The 18 students in the Media Project Management course are assigned to one of three groups that conduct research about each organization before pitching ideas for media projects, such as website design, videos, social media campaigns, email newsletters and other deliverables. After that, the students form separate "departments" to complete the projects. For example, students who specialized in video work together to create content for each of the three clients.

Mary Messer meeting with students

From left, Cydney Dewitt, a senior communication major from
Montrose, meets with Mary Messer, director of Slippery Rock
Area Parks and Recreation.

"I set the course up like an agency, which allows the students to play off of each other's strengths," Strahler said. "By the end of the semester they will have put together all the deliverables and hopefully have conducted part of a campaign to have some sort of assessment for the client."

Six students are pitching ideas to Mary Messer, director of SRAP&R, to help the organization grow awareness in the community for its programs that include everything from youth gymnastics and adult yoga classes to cooking and painting programs.

"This will help me with client interaction," said Cydney Dewitt, a senior communication major from Montrose, who is the project manager assigned to SRAP&R and plans to pursue a career in social media. "This is the first time I've ever interacted with a client before and that's something that I'm going to be doing (in my career). Just being able to get that exposure before I graduate is something I'm incredibly grateful for. Having the opportunity to make connections and serve the community is something I really enjoy."

"I love working with SRU students," said Messer, who is the only full-time SRAP&R employee working along with as many 24 part-time staff. "They understand the technology and they have the social media awareness that we lack in our office because we are such a small operation.
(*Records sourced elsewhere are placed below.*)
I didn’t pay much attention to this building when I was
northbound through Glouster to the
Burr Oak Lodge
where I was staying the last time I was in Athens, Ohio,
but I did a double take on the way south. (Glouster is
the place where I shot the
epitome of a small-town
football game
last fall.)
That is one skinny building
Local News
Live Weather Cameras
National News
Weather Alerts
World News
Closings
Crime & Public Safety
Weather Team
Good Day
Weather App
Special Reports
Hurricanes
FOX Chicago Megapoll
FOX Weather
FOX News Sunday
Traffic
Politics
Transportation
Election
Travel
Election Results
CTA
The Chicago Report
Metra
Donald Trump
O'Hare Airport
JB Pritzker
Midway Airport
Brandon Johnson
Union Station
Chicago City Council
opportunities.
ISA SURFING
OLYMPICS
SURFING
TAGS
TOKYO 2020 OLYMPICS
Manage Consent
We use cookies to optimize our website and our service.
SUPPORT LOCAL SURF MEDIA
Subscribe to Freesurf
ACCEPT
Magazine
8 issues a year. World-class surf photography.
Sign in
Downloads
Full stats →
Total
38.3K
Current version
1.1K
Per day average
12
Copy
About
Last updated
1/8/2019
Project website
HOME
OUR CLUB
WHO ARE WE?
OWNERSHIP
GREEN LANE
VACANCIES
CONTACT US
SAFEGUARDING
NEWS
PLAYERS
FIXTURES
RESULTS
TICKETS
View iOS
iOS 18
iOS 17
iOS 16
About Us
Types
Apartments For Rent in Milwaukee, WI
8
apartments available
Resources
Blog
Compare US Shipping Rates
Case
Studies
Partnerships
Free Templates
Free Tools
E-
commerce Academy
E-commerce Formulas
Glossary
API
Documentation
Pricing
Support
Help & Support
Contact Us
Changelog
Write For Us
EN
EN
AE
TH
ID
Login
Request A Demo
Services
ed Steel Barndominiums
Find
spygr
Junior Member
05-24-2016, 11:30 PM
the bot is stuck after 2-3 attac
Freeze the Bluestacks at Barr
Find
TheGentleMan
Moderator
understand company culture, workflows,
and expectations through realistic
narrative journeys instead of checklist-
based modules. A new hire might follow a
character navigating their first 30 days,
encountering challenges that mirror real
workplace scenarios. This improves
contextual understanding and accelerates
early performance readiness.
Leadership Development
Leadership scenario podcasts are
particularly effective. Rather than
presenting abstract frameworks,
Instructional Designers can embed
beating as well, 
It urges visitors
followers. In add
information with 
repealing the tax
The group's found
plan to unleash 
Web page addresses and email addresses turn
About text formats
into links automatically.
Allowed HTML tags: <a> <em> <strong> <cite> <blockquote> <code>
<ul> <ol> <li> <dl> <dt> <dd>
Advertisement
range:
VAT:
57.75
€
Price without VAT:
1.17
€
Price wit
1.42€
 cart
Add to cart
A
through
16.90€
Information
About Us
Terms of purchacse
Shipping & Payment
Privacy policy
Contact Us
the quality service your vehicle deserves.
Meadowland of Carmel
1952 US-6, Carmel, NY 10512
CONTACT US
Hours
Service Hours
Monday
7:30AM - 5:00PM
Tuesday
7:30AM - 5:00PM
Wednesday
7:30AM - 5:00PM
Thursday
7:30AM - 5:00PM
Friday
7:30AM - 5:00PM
"This has been fabulous. What my group has been able to do in a couple weeks I couldn't have gotten done in six months. They've done research and provided excellent feedback and I'm eager to see what's next."

Viktoria Minina

   MININA

All three clients provide unique challenges for the students. IZE Week provides students with the urgency of meeting deadlines. This year's IZE Week, which addresses food security and food justice, is March 22-28 at various SRU locations and incudes a March 27 "Harvesting Ideas for Food Security" mini-conference at Butler Memorial Hospital. Shady Beans sources coffee from Nicaraguan farmers who use forest-grown methods that are environment friendly, but because the company has no storefront business, the students are charged with developing strategies to appeal to a national market and consumer-advocates who want to #BeanTheChange, as the team's social media hashtag suggests.

"We're helping rebrand the company, redesigning the website and setting up social media accounts," Viktoria Minina, a senior communication major from Lititz, who is project manager for the Shady Beans client. "We want to touch on the empathy behind her company and the environmental benefits. I like how the work we do is a real-life experience and is something I'm actually going to be able to put on my resume or in my portfolio."

According to Strahler, even after the semester concludes, the clients will have access to files and other materials that he said will act as a "training manual" to continue the progress made by the students.

"They'll get documentation on their strategy and a content calendar that the students will start to populate for them," Strahler said. "When the students 'turn over the keys' at the end of the semester, they're going to be set for however many years they want to use it. At the very least it's a starting point that gives them some structure and basic content and they can walk away with a better idea of how to proceed."